Laki-laki itu memelintir lengan Dara yang sedang singgah dibahunya, "Teriak aja, kuker banget gue minta maaf."

"AH!" Laki-laki itu memelintir tangan Dara kencang. Raut wajah Dara terlihat kesakitan, dia mencoba melepaskan tangannya dari orang itu, "TOO-" Teriakan Dara dibungkam oleh tangan pesepeda itu.

"Ngapain lo teriak, bego banget."

"Enak banget lo ngomong bego, tangan lo tuh.. bau sampah." Dara menjauhkan tubuhnya dari orang aneh didepannya.

"Gue minta maaf, semuanya selesai."

"Dari tadi kek." Dara menarik tangan orang itu kearah nenek yang kini duduk dibawah pohon beringin besar, "Cepetan minta maaf," desak Dara dengan suara pelan.

"Saya--minta maaf bu," ungkapnya sambil menunduk.

Nenek itu hanya menjawabnya dengan kata "Terima kasih" lalu tersenyum dan kembali ke sepedanya, "Makasih ya dek, saya kira remaja-remaja sekarang cuma anak-anak nakal yang gak bisa diatur.." ujarnya.

Dara kembali melihat arloji yang dikenakannya, "EH?" Dara segera berpamitan dengan nenek itu dan lari secepatnya dengan harapan gerbang sekolahnya masih belum ditutup.

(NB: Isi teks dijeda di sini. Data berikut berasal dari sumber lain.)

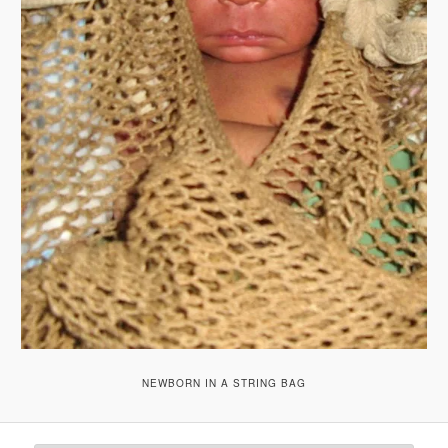
NEWBORN IN A STRING BAG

Ah! Pagi yang penuh dengan kesialan, tidak ada satu pun angkot yang berhenti di tempat nya menunggu, "Arrgh bisa kena hukum kalo gini ceritanya." Gadis itu memeriksa arlojinya berkali-kali.

"Mau bareng gak?" Seorang laki-laki memberhentikan motornya didepan Dara. Jika dilihat dari seragamnya, dia anak SMA Sumbana Mandiri, biasanya disebut SBM. Sekolahnya tak searah dengan Dara, gadis itu dari SMA Kejora.